Until last week, most people recognized GameStop, a retailer with 5,000 stores around the country, as the video game store their children or grandchildren dragged them into when they went to the local mall.
But the recent frenzy over the price of GameStop stock is an excellent example of how anybody can get burned when they make bets — instead of investments — in the stock market.
The story is tantalizing: A bunch of people on a Reddit.com message board, upon learning that large investors were betting that GameStop’s price would fall, bought shares in hopes that the price would rise.
There’s no telling how many people got in on the plan, but the strategy worked. On Jan. 12, GameStop’s price was $20. A week later it was $43. It peaked last week at $483 before tumbling down rapidly: Wednesday’s close was $92 — still way overvalued for a company in distress.
Large investors lost a lot of money as the price of GameStop rose. But it easy to see that many of the small guys who got in the game are now taking a hit as the price keeps declining. High-five to anybody who bought in early and then had the foresight to sell within a few days, before the price crashed.
It may take a little while, but eventually GameStop’s price will return to where it was in December, between $12 and $20. Only then will the episode be seen for what it was: a textbook lesson on what happens when a dangerous emotion called the Fear of Missing Out encourages people to treat the stock market like a roulette table.
To a degree, everyone is susceptible to FOMO, whether it involves fashion, cars, houses or money. And if somebody has found an easy way to play the market, why not get on board?
Why not? Well, because of the past few days watching GameStop’s price tank. Which points to the roulette mindset that can be so costly: Anybody at a casino can put a chip on a single number at the roulette table, but you literally have only one chance in 38 of winning.
News coverage of the stock market understandably tends to focus on stories like GameStop’s. The fact that an online message board spurred the buying made it more fascinating — although there is no way that individual investors stoked the price on their own. They had to have help from some big players who piled in when they saw what was happening.
Once things settle down, some people will be reluctant to invest in stocks, thinking that the game is rigged. They should look at it differently.

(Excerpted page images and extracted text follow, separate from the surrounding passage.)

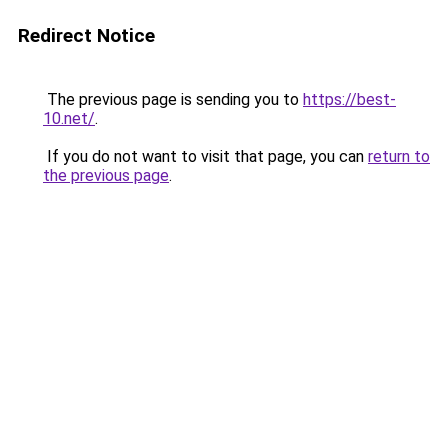
Redirect Notice
The previous page is sending you to
https://best-
10.net/
.
If you do not want to visit that page, you can
return to
the previous page
.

While it is certainly harder for people who trade every day to win consistently, those who buy into companies that do something useful and have a bright future usually do quite well — if investors are willing to be patient for a few years and let their companies grow.
If you doubt this, go to a financial website and look at a chart of stock market indexes over the last 50 or 100 years. Even with recessions and depressions, stocks regularly increase in value. Great success awaits investors. Bettors simply have to hope they’ve guessed correctly.
Jack Ryan is editor and publisher of the McComb Enterprise-Journal.